An unfinished earring featuring a purple and orange panel of Cavandoli knotting, suspended from brass wire and terminated in beads.

Right now, the earring design still isn’t really complete. I’m trying to figure out what to do as a termination, given that M was in love with the piece with all the threads still attached to it.

On top of that, I’m not too happy about the color scheme, but considering this was a trial, I used colors that I normally would not use, in order to save the good stuff for the time at which I know what I’m doing. :) Unfortunately, then, this earring turned out almost looking like the wearer is a Lakers fan…and that’s about all I know about the Lakers. :)

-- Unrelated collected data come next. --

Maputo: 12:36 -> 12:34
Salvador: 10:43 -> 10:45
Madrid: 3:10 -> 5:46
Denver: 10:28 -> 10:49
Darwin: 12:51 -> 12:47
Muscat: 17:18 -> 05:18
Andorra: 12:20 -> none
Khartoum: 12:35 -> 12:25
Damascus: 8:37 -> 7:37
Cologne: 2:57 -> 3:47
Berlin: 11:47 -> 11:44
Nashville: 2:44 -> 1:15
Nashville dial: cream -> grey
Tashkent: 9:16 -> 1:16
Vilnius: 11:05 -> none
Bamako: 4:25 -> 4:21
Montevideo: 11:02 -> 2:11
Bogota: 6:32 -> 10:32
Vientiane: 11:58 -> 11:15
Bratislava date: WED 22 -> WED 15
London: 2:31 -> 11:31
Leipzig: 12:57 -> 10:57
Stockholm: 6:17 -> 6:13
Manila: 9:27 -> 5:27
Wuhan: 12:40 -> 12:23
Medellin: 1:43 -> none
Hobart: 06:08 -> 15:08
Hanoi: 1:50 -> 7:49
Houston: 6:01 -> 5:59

However! For something I designed in the middle of the night and made on the fly in early morning, it turned out pretty well! At this point, I’ve knotted off the 4mm Fire-Polished bead at the bottom; all it’s waiting for, now, is cement, trimming, and possibly switching out that round earwire (inferred by the shadow at the top of the image).

I…could get into how I designed this, but…I’m not sure I have the energy to explain it, right now. I have set aside a notebook for jewelry design, which I should copy my drawings into; there were just so many design phases for this, however (incorporating macramé and wirework)…that the idea of the task is daunting.

This is a prototype, though, using C-Lon standard gauge. I’m hoping to make more of these, in more attractive colors. :)

beading, beadwork, color, craft, design, macrame, seed beads

Swatching C-Lon gauges

From left to right: C-Lon TEX 400 with a 6/0 seed bead, C-Lon (standard) with 8/0 (blue) and 11/0 seed beads, and C-Lon Micro with 11/0 (purple) and 15/0 (opaque blue) seed beads.

Recently, I invested some time in knotting macramé, with the idea of posting images of it this morning, when I can photograph what I did in sunlight. I created some square knot sinnets with C-Lon TEX 400 (heavy weight), C-Lon (standard weight), and C-Lon Micro. I’ve posted them here so you can see some of the difference in scale between the different cord/thread weights.

Pretty obviously, the TEX 400 is way more substantial than Standard C-Lon. If I work at it, I can fit two strands of this through a size 6° seed bead (dark brown, left). I can fit two strands of Standard C-Lon (blue, center) through a size 8° bead. (Remember, the higher the number, the smaller the bead.) With the Micro, I can fit two strands (possibly more) through a size 11° seed bead, while it is also thin enough to fit one strand through a size 15° seed bead (light brown, right). I don’t have any samples of the Fine weight, so I can’t comment on that; but it is apparently somewhere between Standard and Micro.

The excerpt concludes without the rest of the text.